Jeden Tag findet irgendwo in China ein lokaler Protest statt. Das Land sieht jedes Jahr Hunderte von Streiks, von Mitarbeitern, die gegen unbezahlte Löhne protestieren, bis hin zu Gig-Economy-Arbeitern, die höhere Löhne fordern. Was diese Proteste daran hindert, das öffentliche Bewusstsein zu erreichen, ist, dass sie fast immer lokal und auf ein einzelnes Thema bezogen bleiben. Sie können schnell gelöst und dann vergessen werden.
Die Proteste der letzten Tage in China gegen die Null-Covid-Sperren sind das Gegenteil. Sie waren landesweit, breit aufgestellt und bündeln die Wut der Bevölkerung über mehrere Themen in einer seit dem Platz des Himmlischen Friedens im Jahr 1989 unerhörten Weise.
Wanderarbeiter, die im weltgrößten iPhone-Montagewerk in der Innenstadt von Zhengzhou protestieren, sind verärgert über nicht gezahlte Prämien, zusätzlich zu den schrecklichen Gesundheits- und Arbeitsbedingungen in der abgeriegelten Fabrik. Einwohner von Urumqi, der Hauptstadt der Region Xinjiang im Nordwesten Chinas, protestieren gegen die Bekämpfung eines Feuers in einem Hochhaus durch die Regierung. Mindestens 10 starben bei dem Feuer, und die Bewohner geben an, dass sie aufgrund der seit mehr als drei Monaten andauernden Sperrung nicht gehen konnten.

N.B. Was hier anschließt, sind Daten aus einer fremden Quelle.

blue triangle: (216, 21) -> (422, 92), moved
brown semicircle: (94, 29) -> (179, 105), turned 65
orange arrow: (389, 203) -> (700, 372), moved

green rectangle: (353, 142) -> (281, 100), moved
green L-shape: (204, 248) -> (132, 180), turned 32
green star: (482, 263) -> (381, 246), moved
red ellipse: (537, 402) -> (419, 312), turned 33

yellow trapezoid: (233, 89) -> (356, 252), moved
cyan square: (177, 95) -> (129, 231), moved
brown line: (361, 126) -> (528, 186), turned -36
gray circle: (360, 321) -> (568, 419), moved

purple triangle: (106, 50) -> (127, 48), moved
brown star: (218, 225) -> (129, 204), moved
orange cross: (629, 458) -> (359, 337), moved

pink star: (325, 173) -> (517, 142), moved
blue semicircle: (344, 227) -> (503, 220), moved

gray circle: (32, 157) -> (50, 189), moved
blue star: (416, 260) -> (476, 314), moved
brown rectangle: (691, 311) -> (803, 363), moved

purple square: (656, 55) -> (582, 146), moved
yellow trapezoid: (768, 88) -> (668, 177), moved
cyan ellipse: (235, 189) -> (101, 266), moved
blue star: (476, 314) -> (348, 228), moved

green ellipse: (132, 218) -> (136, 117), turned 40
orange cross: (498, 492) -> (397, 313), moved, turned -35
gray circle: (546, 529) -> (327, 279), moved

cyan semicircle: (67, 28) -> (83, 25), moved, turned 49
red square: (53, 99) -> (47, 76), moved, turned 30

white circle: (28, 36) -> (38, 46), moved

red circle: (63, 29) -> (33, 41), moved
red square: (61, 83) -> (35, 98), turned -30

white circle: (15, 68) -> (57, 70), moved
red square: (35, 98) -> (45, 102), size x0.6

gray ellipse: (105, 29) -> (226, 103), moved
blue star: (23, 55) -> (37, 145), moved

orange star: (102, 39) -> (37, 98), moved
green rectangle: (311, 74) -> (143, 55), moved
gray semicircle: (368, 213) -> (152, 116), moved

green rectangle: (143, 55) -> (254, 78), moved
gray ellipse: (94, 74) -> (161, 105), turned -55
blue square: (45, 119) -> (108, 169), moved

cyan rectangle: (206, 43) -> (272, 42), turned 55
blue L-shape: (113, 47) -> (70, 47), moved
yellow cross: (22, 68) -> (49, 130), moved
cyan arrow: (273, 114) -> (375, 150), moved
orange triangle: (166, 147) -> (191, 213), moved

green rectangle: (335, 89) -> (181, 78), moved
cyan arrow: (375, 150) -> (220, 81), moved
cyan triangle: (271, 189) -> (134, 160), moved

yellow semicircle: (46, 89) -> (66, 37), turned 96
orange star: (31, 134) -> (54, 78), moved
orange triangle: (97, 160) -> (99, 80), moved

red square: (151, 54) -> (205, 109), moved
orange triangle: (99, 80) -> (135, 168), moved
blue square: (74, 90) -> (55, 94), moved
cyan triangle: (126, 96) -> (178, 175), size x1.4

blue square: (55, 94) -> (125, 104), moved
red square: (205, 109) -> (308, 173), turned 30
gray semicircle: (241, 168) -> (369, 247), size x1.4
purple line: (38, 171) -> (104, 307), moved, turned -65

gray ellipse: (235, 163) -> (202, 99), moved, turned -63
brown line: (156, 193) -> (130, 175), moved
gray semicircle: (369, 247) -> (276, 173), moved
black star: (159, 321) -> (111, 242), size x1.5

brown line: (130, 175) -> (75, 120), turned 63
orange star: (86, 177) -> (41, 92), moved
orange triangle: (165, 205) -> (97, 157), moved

Uiguren im Ausland weisen darauf hin, dass die Schwere der Sperrung in Xinjiang, wo einige in ihren Häusern verhungert sind, ein weiteres Ergebnis der hartnäckigen Politik der Regierung gegenüber ihrer uigurischen muslimischen Minderheit ist. Aber die Proteste in Ürümqi waren gefüllt mit Chinesen aus der Han-Mehrheit, die ebenfalls unter der Abriegelung leiden. Studenten im ganzen Land – und weltweit – haben Mahnwachen und Demonstrationen organisiert.
Am Wochenende skandierten Demonstranten in Shanghai „Xi Jinping, tritt zurück“. Der Aufruf ist insofern bemerkenswert, als er die üblichen Normen bricht, an die sich chinesische Demonstranten halten, um sicher zu bleiben: sich auf einzelne Themen zu konzentrieren und eher lokale als zentrale Führer zu kritisieren. Die Studentengeneration nach 1989 hat noch nie zuvor ein solches Ausmaß an Regierungsversagen, gemischt mit Volkswut, erlebt.
Vor etwas mehr als einem Monat, bevor Xi für eine beispiellose dritte Amtszeit zum Parteivorsitzenden gekrönt wurde, reichte ein Banner mit regierungsfeindlichen Slogans, das an einer Brücke in Peking hing, aus, um für die wenigen Stunden, die es aufgehängt blieb, einen Sturm in den sozialen Medien auszulösen. Jetzt sind Videos von populärer Unzufriedenheit überall und verbreiten sich schneller, als die Zensur sie aufhalten kann.
Die Proteste haben eine breite Interessenkoalition zusammengebracht: Fabrikarbeiter, Ladenbesitzer, Studenten und städtische Eliten, die alle auf unterschiedliche Weise unter Null-Covid gelitten haben – von Lohneinbußen bis hin zum Verzicht auf internationale Geschäftsreisen. Vor zwei Jahren, während der Ausbreitung weniger ansteckender und tödlicherer Stämme des Virus, war die Null-Covid-Politik erfolgreich darin, die Freiheit der Mehrheit auf Kosten der Minderheit von abgeriegelten Städten wie Wuhan zu bewahren. Jetzt ist das Land in seinem Leiden viel vereinter.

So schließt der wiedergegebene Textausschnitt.